An analysis of data from a large group of hospitals suggests a relation between hospital volume and quality of care for such patients.

For some surgical and medical conditions, outcomes are better in hospitals that treat large numbers of patients with that specific condition. To determine whether outcomes for patients requiring mechanical ventilation are better in high-volume than in low-volume hospitals, researchers used a database containing information gathered prospectively from intensive care units (ICUs) in a large group of U.S. hospitals.

The analysis was based on data for 20,241 patients who received mechanical ventilation in 37 hospitals in 2002–2003. After adjustment for severity of illness, demographic variables, and characteristics of the ICUs (including staffing by intensivists), higher ICU volume was significantly associated with lower ICU and hospital mortality rates. For example, adjusted ICU mortality (for a patient at average predicted risk for ICU death) was 21.2% in hospitals with 87 to 150 mechanically ventilated patients annually, and 14.5% in hospitals with 401 to 617 mechanically ventilated patients annually. Hospitals with intermediate numbers of patients had outcomes between these extremes.

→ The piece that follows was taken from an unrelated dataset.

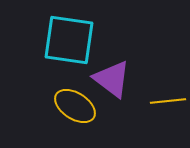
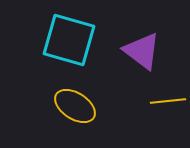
cyan square: rotated 8 degrees clockwise
purple triangle: moved 30 px right, 28 px up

Comment: These results strongly suggest a relation between hospital volume and quality of care for mechanically ventilated patients. The next step is to determine which elements of ICU care are responsible for this volume-mortality association. The findings also suggest that regionalized ICU care might improve outcomes for high-risk patients. That possibility is supported by another study, published in Critical Care Medicine, in which mortality rates were lower among high-risk ICU patients who were treated in ICUs that had large volumes of high-risk patients.

— Allan S. Brett, MD

Published in Journal Watch General Medicine August 1, 2006

Citation(s):

Kahn JM et al. Hospital volume and the outcomes of mechanical ventilation. N Engl J Med 2006 Jul 6; 355:41-50.